A Moment of Clarity.
"Washington is having one of its odd debates as to whether the Obama administration’s rollout of HealthCare.gov was worse than the Bush administration’s response to Hurricane Katrina. But whatever the answer, if there is one, the real story is that both are examples of a major, and depressing, trend: the declining competence of the federal government. Paul Volcker, former chairman of the Federal Reserve, has been saying for years that most Americans believe their government can no longer act effectively and that this erosion of competence, and hence confidence, is a profound problem.
...Over the past decade, the federal government has had several major challenges: Iraq, Afghanistan, a new homeland security system, Katrina and Obamacare. In almost every case, its performance has been plagued with mismanagement, massive cost overruns and long delays. This was not always so. In the 1940s, ’50s and ’60s, federal agencies were often lean, well managed and surprisingly effective. Paul Hoffman, the administrator of the Marshall Plan, pointed out that his monumental project came in on time and under budget.

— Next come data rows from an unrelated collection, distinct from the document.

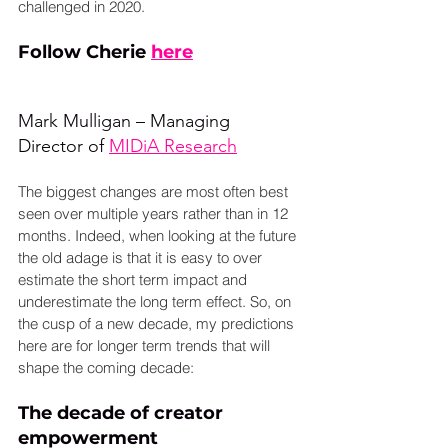
challenged in 2020.
Follow Cherie 
here
Mark Mulligan – Managing 
Director of 
MIDiA Research
The biggest changes are most often best 
seen over multiple years rather than in 12 
months. Indeed, when looking at the future 
the old adage is that it is easy to over 
estimate the short term impact and 
underestimate the long term effect. So, on 
the cusp of a new decade, my predictions 
here are for longer term trends that will 
shape the coming decade:
The decade of creator 
empowerment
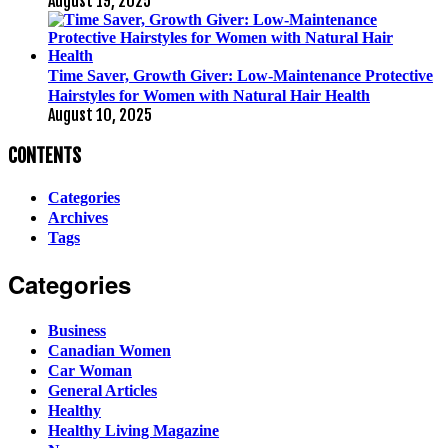
August 19, 2025
Time Saver, Growth Giver: Low-Maintenance Protective
Hairstyles for Women with Natural Hair Health
August 10, 2025
CONTENTS
Categories
Archives
Tags
Categories
Business
Canadian Women
Car Woman
General Articles
Healthy
Healthy Living Magazine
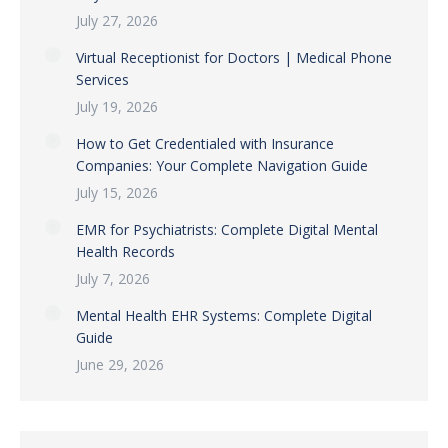
July 27, 2026
Virtual Receptionist for Doctors | Medical Phone
Services
July 19, 2026
How to Get Credentialed with Insurance
Companies: Your Complete Navigation Guide
July 15, 2026
EMR for Psychiatrists: Complete Digital Mental
Health Records
July 7, 2026
Mental Health EHR Systems: Complete Digital
Guide
June 29, 2026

...Some worry that if government works too well, we’ll want more of it. Instead, they simply want to starve the beast. But so much of what government is doing badly cannot be outsourced, privatized or abolished. National security, after all, is the core province of the federal government. , If you add in private contract and grant jobs, about 15 million people are executing the laws, mandates and functions of the federal government. Perhaps that number can be trimmed. But surely the more urgent and important task is to make sure that they are working as effectively and efficiently as they possibly can."